O.J. Simpson, racism, Donald Trump and the dark side

O.J. Simpson:  A fallen football icon.
O.J. Simpson: A fallen football icon.

This week marks 22 years since the Los Angeles police chased former football star O.J. Simpson as he threatened to kill himself after his former wife and a man who was in the wrong place at the wrong time were brutally murdered in the fashionable section of Brentwood in California.

I had been oblivious to the publicity surrounding the murder in June of 1994.  On my way from an assignment in Montana, I walked off the jet way of a Delta flight from Helena to Salt Lake City and into a teeming crowd mesmerized around TV monitors in the concourse.

The scene seemed surreal.

“What’s going on?”

“The cops in L.A. are chasing O.J. Simpson.”

“For what?”

“For killing his wife.”

“What?”

“He killed his wife.  Damn near cut her head off.  It’s been all over the news. Where the hell have you been?”

I had been holed away in a strip motel in Lincoln, Montana, working on a project involving plans to put a “heap leach” gold mine within 100 yards of the Blackfoot River, the fly fishing mecca immortalized in “The River Runs Through It.”

TV reception in Lincoln, just over the Continental Divide from Montana’s capital in Helena, was spotty at best.  So were daily newspapers there or the Internet.

Amy filled me in when I called her with the flight number of my connecting flight into Dulles International Airport.  She had just turned on the TV at home in Arlington to catch the circus chase of Simpson’s white Ford Bronco on the California expressways.

It took a little over three hours of flying time and a car service to deliver me, my cameras and luggage to our condo in Arlington.  The television in our living room showed police standing by the driveway of Simpson’s home as he still held a fun to his his throat.

By the time he finally surrendered, the carnival in L.A, was in full force and would continue for a year before a jury acquitted him for the murders that most Americans felt he committed.

ESPN brought all the memories of that debacle back this week with its five-part series, “O.J. — Made in America.”  I watched the opening segment Sunday night on ABC, then the second chapter on Tuesday before learning ESPN offered the remaining segments via streaming on their web site.  So I binge-watched the final three episodes Wednesday evening,

As we all remember, O.J. went home to Brentwood after his acquittal but his life never returned to anything close to normal.  The family of Ronald Goldman, the restaurant waiter who delivered a pair of glasses she left at the restaurant and happened upon the murder of Nicole Brown Simpson, sued Simpson and won a settlement when a jury found the former football star responsible for the murders.
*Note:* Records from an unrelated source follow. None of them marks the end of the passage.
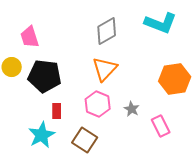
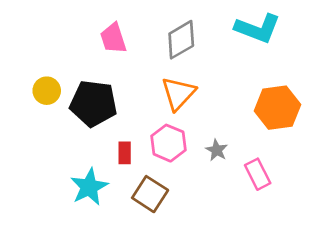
pink trapezoid: (30, 37) -> (113, 38), moved
red rectangle: (57, 111) -> (125, 153), moved

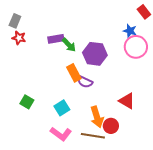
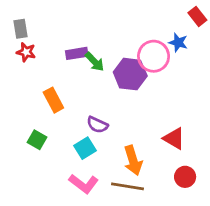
gray rectangle: (15, 21) -> (21, 29), turned -32
pink circle: (136, 47) -> (154, 56), moved
orange rectangle: (74, 73) -> (53, 100), moved
purple semicircle: (85, 82) -> (97, 125), moved
red circle: (111, 126) -> (185, 177), moved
No longer welcome in Brentwood and despised by many of former fans, he retreated to a home in Florida and was peddling his autographs at sports paraphernalia shows in Las Vegas when he led a group of armed men into an invasion of a souvenir peddler’s hotel room in 2007, reportedly to regain items he claimed were stolen from him.

In 2008, a Nevada judge sentenced Simpson to 33 years in prison.  He might be eligible for parole in October 2017.  He is reportedly now weighs more than 300 pounds and is on suicide watch at Lovelock Correctional Center in Nevada.

Simpson supporters say his prison sentence came from a female judge who wanted to punish him for the murder rap she felt he beat in Los Angeles 22 years ago.

The documentary is a fascinating piece of film that shows the fall of a onetime football icon who seemed to have everything going for him.  Interviews with several of his “friends” show a side of Simpson well hidden from the public — one of a major manipulator who hid a darkness that apparently took control and led to the brutal murders.

Simpson admitted to a friend that he did go to Nicole’s house on the night she died.  He was mad at what he felt was a snub by her and her family earlier in the day.

“If she hadn’t come to the door with a knife she would still be alive today,” the friend said Simpson told him.

Some say Simpson is ready to publicly confess to the murders.  He cannot be tried again, because of “double jeopardy,” and that confession may be part of a deal that he might have to cut next year to gain parole.

But will confession and parole bring peace to Simpson or the families of those murdered in Los Angeles in 1994?  The documentary clearly shows his acquittal came because the jury in Los Angeles wanted to punish the L.A. police and criminal justice system for its treatment of Rodney King.  It was a trial where racism took center state and the result had little or not relation to the crime.

Today, we see racism on full display in the 2016 Presidential election, where flamboyant Donald Trump wants to use the hatred of minorities by racist whites as a path to the White House.

The ESPN documentary concludes that O.J. Simpson ignored racial causes to gain his fame and wealth by catering to a white society, then relied on attorney Johnny Cochran to turn him into a racist cause to beat the system.

Donald Trump now wants to use hatred of minorities and immigrants to propel him into the leader of America.

“Make America great again,” Trump claims in his campaign slogan.

Sadly, the America he claims he wants to make great is one with a dark side that he hopes to use to serve his own sordid agenda.

One might ask:  Is there any way to bring greatness back to America?